三年目のクライマックスを飾る一大イベント、大スターライト学園祭。ぽわぽわプリリンにトライスター、バニラチリペッパーなど様々なユニットがパフォーマンスを繰り広げたこのイベントの最終日、その日に行われたソレイユとルミナスのステージの様子を描いたこの話は全編見どころしか無いのだが、あえて見どころを上げるとすれば、やはり「自分の心の中にあるオリジナルスターを信じて歩み続けたルミナスが、ソレイユと同じステージに立つ」ということだろう。
心が折れそうになった時にもらった星宮いちごの言葉を信じて前へと歩み続けてきた大空あかり。そんな彼女が仲間達を励まして引っ張り、時に支えられながらついにソレイユと同じステージに立つ。その瞬間のカタルシスと言ったら!
とにかく見て欲しい。
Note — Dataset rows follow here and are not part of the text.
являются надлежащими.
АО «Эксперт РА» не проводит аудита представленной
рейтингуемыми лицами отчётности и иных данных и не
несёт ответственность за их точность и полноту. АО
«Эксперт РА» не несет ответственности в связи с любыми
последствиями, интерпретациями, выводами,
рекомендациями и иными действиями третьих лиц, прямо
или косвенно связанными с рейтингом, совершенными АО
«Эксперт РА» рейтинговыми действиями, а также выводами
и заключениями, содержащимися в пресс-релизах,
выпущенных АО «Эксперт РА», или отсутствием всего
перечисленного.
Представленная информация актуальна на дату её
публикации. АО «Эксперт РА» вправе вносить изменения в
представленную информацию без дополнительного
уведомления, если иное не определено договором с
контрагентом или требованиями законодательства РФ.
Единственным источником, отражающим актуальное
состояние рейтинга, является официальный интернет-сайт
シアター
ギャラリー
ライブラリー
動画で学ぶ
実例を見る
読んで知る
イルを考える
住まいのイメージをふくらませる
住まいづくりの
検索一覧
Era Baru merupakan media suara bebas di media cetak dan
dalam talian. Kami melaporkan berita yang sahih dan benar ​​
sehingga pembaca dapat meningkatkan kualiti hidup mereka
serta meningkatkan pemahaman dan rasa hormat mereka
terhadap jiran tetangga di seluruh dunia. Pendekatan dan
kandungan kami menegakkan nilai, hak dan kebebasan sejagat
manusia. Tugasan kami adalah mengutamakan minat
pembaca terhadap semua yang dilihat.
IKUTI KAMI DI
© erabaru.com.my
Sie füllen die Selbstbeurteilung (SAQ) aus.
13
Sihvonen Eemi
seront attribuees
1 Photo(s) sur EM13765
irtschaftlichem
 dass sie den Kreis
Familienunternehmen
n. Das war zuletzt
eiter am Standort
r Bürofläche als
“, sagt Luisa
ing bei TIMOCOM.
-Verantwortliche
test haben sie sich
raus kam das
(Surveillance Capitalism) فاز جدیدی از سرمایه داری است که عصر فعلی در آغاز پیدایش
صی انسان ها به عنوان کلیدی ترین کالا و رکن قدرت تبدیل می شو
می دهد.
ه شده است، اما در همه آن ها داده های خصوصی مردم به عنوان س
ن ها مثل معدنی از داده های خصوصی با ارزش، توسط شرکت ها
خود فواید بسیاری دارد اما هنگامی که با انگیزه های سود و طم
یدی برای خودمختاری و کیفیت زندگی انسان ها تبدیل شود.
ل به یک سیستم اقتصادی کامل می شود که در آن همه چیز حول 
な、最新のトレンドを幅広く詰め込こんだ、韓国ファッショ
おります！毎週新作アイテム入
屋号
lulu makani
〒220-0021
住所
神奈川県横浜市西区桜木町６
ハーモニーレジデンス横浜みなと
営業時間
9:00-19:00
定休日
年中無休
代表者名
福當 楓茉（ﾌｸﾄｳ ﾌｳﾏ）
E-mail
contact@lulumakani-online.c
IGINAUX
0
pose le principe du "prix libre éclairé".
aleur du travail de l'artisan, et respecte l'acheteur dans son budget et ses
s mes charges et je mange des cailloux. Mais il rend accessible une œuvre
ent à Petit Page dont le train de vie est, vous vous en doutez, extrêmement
大空あかりというアイドルの「第一部最終章」として会心の出来である。



10月よりスタートする四年目ではあかり達ルミナスはスターライト学園から全国へと飛び出していく。
これまで様々な「出会い」によって自分達を変えてきたあかり達である。全国で出会うアイドルやファン達から様々なものを得て、これまで以上に変わっていくのだろう。そんな出会いによる変化が、きっと大空あかり達をスターライトクイーンを決める戦いを勝ち抜けるだけの力を生み出すに違いない。
彼女達がどこまで上り詰めるのか。楽しみにしたいところだ。